1

I'm kind of new to Hadoop HDFS and quite rusty with Java and I need some help. I'm trying to read a file from HDFS and calculate the MD5 hash of this file. The general Hadoop configuration is as below.

private FSDataInputStream hdfsDIS;
private FileInputStream FinputStream;
private FileSystem hdfs;
private Configuration myConfig;

myConfig.addResource("/HADOOP_HOME/conf/core-site.xml");
myConfig.addResource("/HADOOP_HOME/conf/hdfs-site.xml");

hdfs = FileSystem.get(new URI("hdfs://NodeName:54310"), myConfig);

hdfsDIS = hdfs.open(hdfsFilePath);

The function hdfs.open(hdfsFilePath) returns an FSDataInputStream

The problem is that i can only get an FSDataInputStream out of the HDFS, but i'd like to get a FileInputStream out of it.

The code below performs the hashing part and is adapted from something i found somewhere on StackOverflow (can't seem to find the link to it now).

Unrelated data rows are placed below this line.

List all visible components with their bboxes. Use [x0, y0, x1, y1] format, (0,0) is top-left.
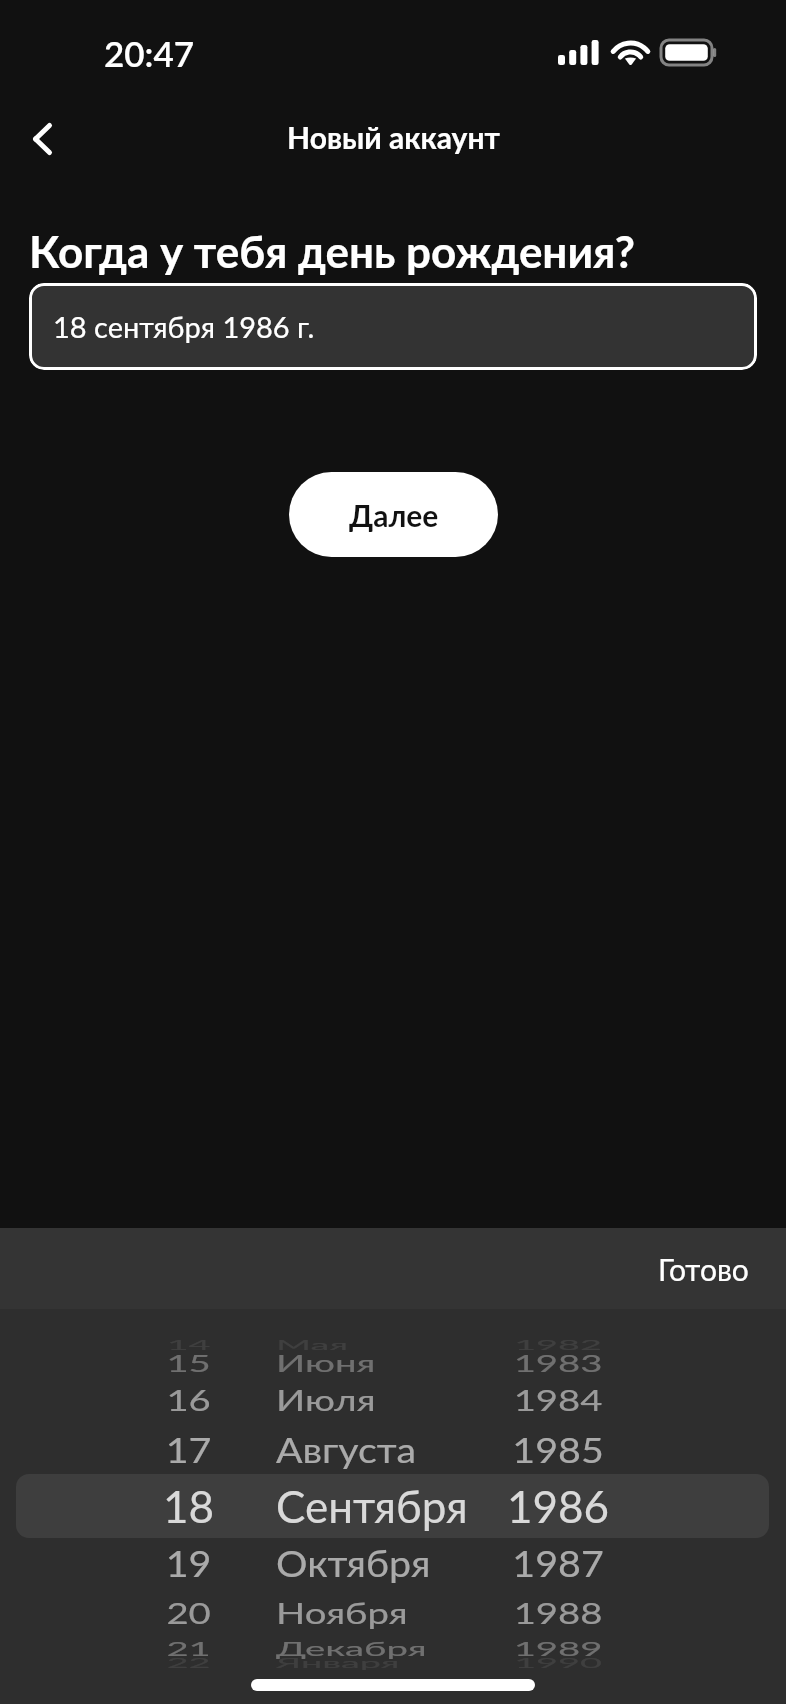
staticText: Июля: [276, 1383, 376, 1418]
staticText: 1984: [514, 1383, 603, 1418]
staticText: Декабря: [276, 1636, 427, 1660]
staticText: Октября: [276, 1542, 431, 1585]
staticText: 18 сентября 1986 г.: [53, 309, 315, 344]
staticText: 21: [166, 1636, 212, 1660]
button[interactable]: Назад: [6, 103, 78, 175]
staticText: 1989: [514, 1636, 603, 1660]
staticText: 1982: [514, 1337, 603, 1353]
staticText: 14: [167, 1337, 211, 1353]
staticText: 1987: [512, 1542, 605, 1585]
staticText: Ноября: [276, 1596, 408, 1631]
staticText: Далее: [349, 497, 439, 533]
staticText: 17: [166, 1428, 212, 1471]
staticText: 18: [163, 1480, 215, 1533]
staticText: 20: [166, 1596, 212, 1631]
staticText: 15: [166, 1349, 212, 1378]
button[interactable]: Далее: [289, 472, 498, 557]
staticText: 16: [166, 1383, 212, 1418]
staticText: 20:47: [104, 32, 195, 74]
staticText: 1983: [514, 1349, 603, 1378]
staticText: 19: [166, 1542, 212, 1585]
staticText: Января: [276, 1655, 400, 1671]
staticText: 22: [167, 1655, 211, 1671]
button[interactable]: Готово: [639, 1239, 768, 1299]
staticText: Августа: [276, 1428, 416, 1471]
staticText: 1985: [512, 1428, 605, 1471]
staticText: 1986: [507, 1480, 610, 1533]
staticText: Июня: [276, 1349, 376, 1378]
button[interactable]: 18 сентября 1986 г.: [29, 283, 757, 370]
staticText: Новый аккаунт: [287, 119, 500, 155]
staticText: Готово: [658, 1251, 749, 1287]
staticText: Сентября: [276, 1480, 468, 1533]
staticText: 1988: [514, 1596, 603, 1631]
staticText: Когда у тебя день рождения?: [29, 225, 636, 278]
staticText: 1990: [514, 1655, 603, 1671]
staticText: Мая: [276, 1337, 348, 1353]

FileInputStream FinputStream = hdfsDIS;   // <---This is where the problem is
MessageDigest md;
    try {
        md = MessageDigest.getInstance("MD5");  
        FileChannel channel = FinputStream.getChannel();
        ByteBuffer buff = ByteBuffer.allocate(2048);

        while(channel.read(buff) != -1){
            buff.flip();
            md.update(buff);
            buff.clear();
        }
        byte[] hashValue = md.digest();

        return toHex(hashValue);
    }
    catch (NoSuchAlgorithmException e){
        return null;
    } 
    catch (IOException e){
        return null;
    }

The reason why i need a FileInputStream is because the code that does the hashing uses a FileChannel which supposedly increases the efficiency of reading the data from the file.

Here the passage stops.